» Exercise description:
Print the listing below a second time, exactly, and omit its images.

» Record extracts:

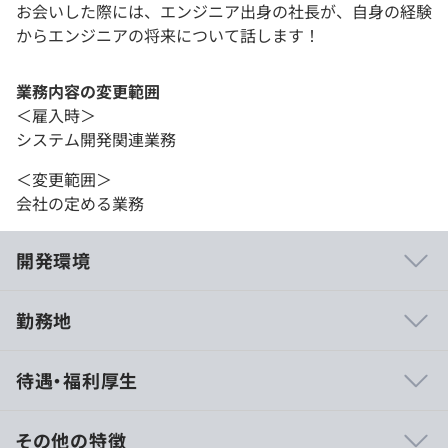
お会いした際には、エンジニア出身の社長が、自身の経験
からエンジニアの将来について話します！
業務内容の変更範囲
＜雇入時＞
システム開発関連業務
＜変更範囲＞
会社の定める業務
開発環境
勤務地
◾️開発メンバーの裁量
待遇・福利厚生
企画を決定する場に、実装を担当する開発メンバーが参加
している
タスクの見積もりは、実装を担当するメンバーが中心とな
その他の特徴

» Answer box:
お会いした際には、エンジニア出身の社長が、自身の経験
からエンジニアの将来について話します！
業務内容の変更範囲
＜雇入時＞
システム開発関連業務
＜変更範囲＞
会社の定める業務
開発環境
勤務地
◾️開発メンバーの裁量
待遇・福利厚生
企画を決定する場に、実装を担当する開発メンバーが参加
している
タスクの見積もりは、実装を担当するメンバーが中心とな
その他の特徴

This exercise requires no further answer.